This is a part of basic statistical analysis topic of FETP training, Thailand. This article aim to provide basis R code about basic continuous data comparison for those who not familiar with R. The data set for this article is not provided.
For continuous data comparison we compare the central tendency central tendency measure like mean, median, mode depend on distribution (normal distribution vs non-normal distribution) of the data. This type of comparison divide into one sample, two samples with independent or dependent and more than two samples comparison. These type has it own statistical test with required assumptions.
We use on sample t-test in order to find out a different between our data and specific value i.e. value from prior study or expert opinion.
1. Random sample
2. Independent observations
3. The population is normally distributed
In R we can use t.test() and define
mu = specific value argument in the function.
#Load packages first
library(readxl)
library(tidyverse)
angina <- read_xlsx("dataset_basic_2.xlsx",
sheet = "angina")
head(angina)
## # A tibble: 6 × 13
## id age sex ihdfami fat diabetes smoke alcohol weight height sbp
## <dbl> <dbl> <dbl> <dbl> <dbl> <dbl> <dbl> <dbl> <dbl> <dbl> <dbl>
## 1 1 59 1 0 1 0 2 2 58.5 164. 185
## 2 2 55 1 0 0 0 1 1 73 174. 133
## 3 3 55 0 0 1 1 0 0 52 161 110
## 4 4 54 0 0 1 1 0 0 51 160 110
## 5 5 53 0 0 1 1 0 0 53 162 110
## 6 6 54 0 0 1 1 0 0 50 159 110
## # … with 2 more variables: dbp <dbl>, angina <dbl>
Say we want to know from angina dataset is the mean age
among those who have angina = 50?
So our null hypothesis is “The mean age of those who have angina equal
to 50 year old”
hist(angina$age,
col = "aquamarine",
main = "Histogram of age",
xlab = "Age (years)")
From histogram age is approximate normally distributed.
t.test(x= subset(angina,angina == 1)$age,
mu = 50) #define mu = 50
##
## One Sample t-test
##
## data: subset(angina, angina == 1)$age
## t = 0.41517, df = 23, p-value = 0.6819
## alternative hypothesis: true mean is not equal to 50
## 95 percent confidence interval:
## 47.34488 53.98846
## sample estimates:
## mean of x
## 50.66667
The p value is 0.68, so we failed to reject our null hypothesis, and we can conclude that the mean age of those who have angina equal to 50 year old.

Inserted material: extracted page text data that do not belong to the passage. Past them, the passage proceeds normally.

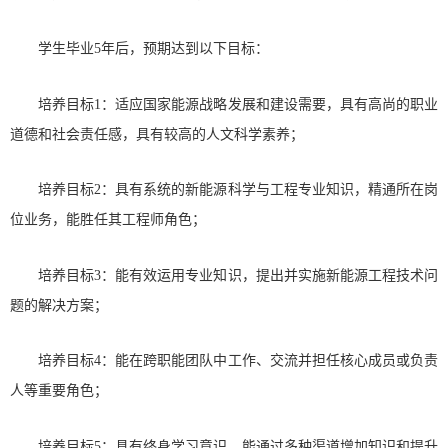
学生毕业5年后，预期达到以下目标：
培养目标1：适应国家能源战略发展和建设需要，具有高尚的职业
道德和社会责任感，具有较高的人文科学素养；
培养目标2：具有系统的新能源科学与工程专业知识，精通所在岗
位业务，能胜任其工程师角色；
培养目标3：能有效运用专业知识，提出并实施新能源工程技术问
题的解决方案；
培养目标4：能在跨职能团队中工作、交流并担任核心成员或负责
人等重要角色；
培养目标5：具有终身学习意识，能通过多种渠道增加知识和提升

For two samples we can test the different between 2 independent groups by (unpaired) t-test, if two groups are dependent we will use paired t-test instead.
1. Random sample
2. Independent observations
3. The data of each group is normally distributed
4. The variances for the two independent groups are equal
Again we can use t.test() but we have to define another
data group y = instead of mu = and we have to
define that the two group have equal variant or not in
var.equal = argument too.
we can use var.test() to test homogeneity of variance of
data groups.
personality <- read_xlsx("dataset_basic_2.xlsx",
sheet = "personality")
head(personality)
## # A tibble: 6 × 9
## ID type chol ...4 ...5 ...6 ...7 `type A` `type B`
## <dbl> <chr> <dbl> <lgl> <lgl> <lgl> <lgl> <dbl> <dbl>
## 1 1 A 233 NA NA NA NA 233 344
## 2 2 A 291 NA NA NA NA 291 185
## 3 3 A 312 NA NA NA NA 312 263
## 4 4 A 250 NA NA NA NA 250 246
## 5 5 A 246 NA NA NA NA 246 224
## 6 6 A 197 NA NA NA NA 197 212
From personality dataset which record cholesterol level
and personal type of each person. say we want to know “Is cholesterol
level (chol) of those who are personal type A difference from those are
personal type B?”.
We set null hypothesis to “Cholesterol level of those who are personal
type A equal to those who are personal type B”.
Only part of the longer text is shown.